Como compreender de outro modo a oposição de um dirigente do Bloco de Esquerda à inclusão num grupo de activistas pelo SIM por parte do actual Presidente da Câmara do Porto, só porque discorda da sua gestão como autarca, apesar de desde sempre ele se ter demonstrado um acérrimo defensor do Sim? Como compreender de outro modo o desabafo de Jerónimo de Sousa de que uma vitória do Não seria uma derrota para o PCP?

Não meus amigos. Uma vitória do Não será, pura e simplesmente uma derrota civilizacional. Não de qualquer Partido.Será uma vitória das trevas contra a luz, por muito que os ultraconservadores proclamem o contrário. Ora uma partidarização excessiva só pode prejudicar a causa que se pretende defender e levar, inclusivamente, ao desintersse e consequente abstenção.

O que é preciso explicar às pessoas é que NINGUÉM DEFENDE A PRÁTICA DO ABORTO. Os partidários do SIM são-lhe tão hostis como os partidários do NÃO. O que se pretende unicamente é que nenhuma mulher seja criminalizada quando tiver necessidade de a ele recorrer. Porque abortos, meus amigos fazem-se todos os dias. E quem os faz com mais frequência, porque de uma forma geral mais dinheiro têm, são os que hipocritamente contra ele mais vociferam e, por vezes, do alto dos púlpitos das igrejas, dizem as maiores barbaridades que, essas sim, deveriam envergonhar qualquer pessoa de bem. Faço ideia os abortos que se farão por detrás dos muros dos conventos!

Cidadãos do meu país, vamos dizer SIM ao direito que todas as mulheres têm de interromper até às dez semanas um gravidez indesejada ou até perniciosa, sem que, por isso ,tenham de ser, humilhadas presas e condenadas.
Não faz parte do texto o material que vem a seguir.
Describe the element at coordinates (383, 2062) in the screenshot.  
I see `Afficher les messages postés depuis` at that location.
"Concorda com a despenalização da interrupção voluntária da gravidez, se realizada, por opção da mulher, nas primeiras dez semanas, em estabelecimento de saúde legalmente autorizado?"
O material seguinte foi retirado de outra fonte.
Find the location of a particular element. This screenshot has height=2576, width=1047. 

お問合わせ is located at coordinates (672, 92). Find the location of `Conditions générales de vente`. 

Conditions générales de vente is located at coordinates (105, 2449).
Esta é a pergunta a que temos de responder nas urnas, no dia do referendo. Ninguém nos pergunta se concordamos ou não com aborto.

É assim tão difícil de perceber? Qual a pessoa bem formada que pode dizer não a esta pergunta? a menos que só queira ver esse direito reconhecido a quem tiver dinheiro para o fazer no estrangeiro.
É isso que queremos?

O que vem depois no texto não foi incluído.